Wednesday’s microburst storm of strong winds and hail left Albion’s campus covered in debris and without power, but according to Michael Frandsen, interim president, the school suffered very little property damage, aside from the loss of trees. Many Albion community residents, however, didn’t fare so well.
“It was raining hard and blowing walnuts sideways that were hitting the windshield,” said Elaine Gott, Albion resident. “It was bad.”
Gott’s legs were covered in tiny shards of glass as she stood in the rain waiting for the tow truck. She was just moments from her home when, at the corner of East Erie Street and South Ionia, a large tree limb, roughly two feet in circumference, was blown from a tree and landed on the hood of her new Ford Excursion, bashing in her windshield.
“I was on my way home, and all I know is bam, something hit me in the head,” Gott said. “I’m shaken, I’m shook up, but I’m OK. My head hurts.”
Elaine Gott’s husband, Brian Gott, reported that they couldn’t even go to their home because another tree fell across the road, taking out both power lines and their neighbor’s front window.
“It went from rain to, all the sudden, the rain just went sideways, and then you heard a big boom, and what a mess—what a mess,” Gott said.
This is the first time in recent memory that such a severe storm has affected the Albion community.
“I’ve lived here a long time, and I have never seen this much damage, ever, in this area,” said Lisa Pratt, Albion resident. “I’m just kind of—I don’t know what to think. We got lucky.”
Pratt reports that the tree that fell into their front yard has lost limbs that knocked out the power lines and left live wires in her driveway several times in the past.
“I don’t know if this is a hot-spot for tree damage or what,” Pratt said.
On South Superior Street, the storm also left several businesses with damage to clean up. Demaso Lebron, a Parts Plus Autostore employee, spent his time after the storm cleaning up shattered remains of the storefront’s broken window.
“I’m not sure why the window blew out exactly,” Lebron said, “I think it was just from shaking, cause the wind was blowing so hard.”
He noted that the pile of what looked like miscellaneous debris sitting outside a nearby storefront was actually what remained of a roof that belonged to the store across the street. The wind, according to Lebron, blew the roof across the street, through the trees and into the second floor of the building containing the Ace Hardware store, breaking several windows.
“Looks like a tornado came through here, man,” Lebron said. “I’m not sure exactly, but it was blowing.”
From Victory Park to the east side of East Michigan Avenue, fallen trees and the damage they caused define the landscape. Larry Maynard, an employee for the city of Albion parks department, said that at least 50 trees were down across the township.
Back on campus, Frandsen said that the college is working hard to ensure a green light for classes this Monday.
“So far, we’ve got great support from the city, great support from Consumers Energy, great support from the staff here, and great cooperation from students,” Frandsen said. “Things are moving along well, but it’s going to take a while to clean up this mess.”
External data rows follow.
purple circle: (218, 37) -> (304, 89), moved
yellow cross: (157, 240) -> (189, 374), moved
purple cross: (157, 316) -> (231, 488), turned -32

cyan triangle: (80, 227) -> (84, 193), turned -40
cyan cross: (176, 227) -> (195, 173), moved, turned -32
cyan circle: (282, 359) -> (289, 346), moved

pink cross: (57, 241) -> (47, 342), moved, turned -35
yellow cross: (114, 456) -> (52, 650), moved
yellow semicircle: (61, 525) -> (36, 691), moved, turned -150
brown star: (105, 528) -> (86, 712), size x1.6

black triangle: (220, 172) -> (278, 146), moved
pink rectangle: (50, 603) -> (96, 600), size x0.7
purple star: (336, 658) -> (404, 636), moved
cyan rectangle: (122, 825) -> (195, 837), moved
Frandsen noted that, if anything, the silver lining to all this destruction (besides, of course, not having classes for two days) is that people, college and city residents alike, really came together as a result.
“I ran into a couple student last night about a quarter-to-twelve, I asked how they were doing, and they said, ‘We’re doing fine, and that what we think is great is that this is pulling us together as a community,’” Frandsen said. “And you’ve probably heard from me that community is important. I hate that it’s an event like this that contributes to that, but it’s really great that everyone is pulling together.”
Those words ring especially poignant as the storm fell on the twelfth anniversary of the 9/11 terror attacks.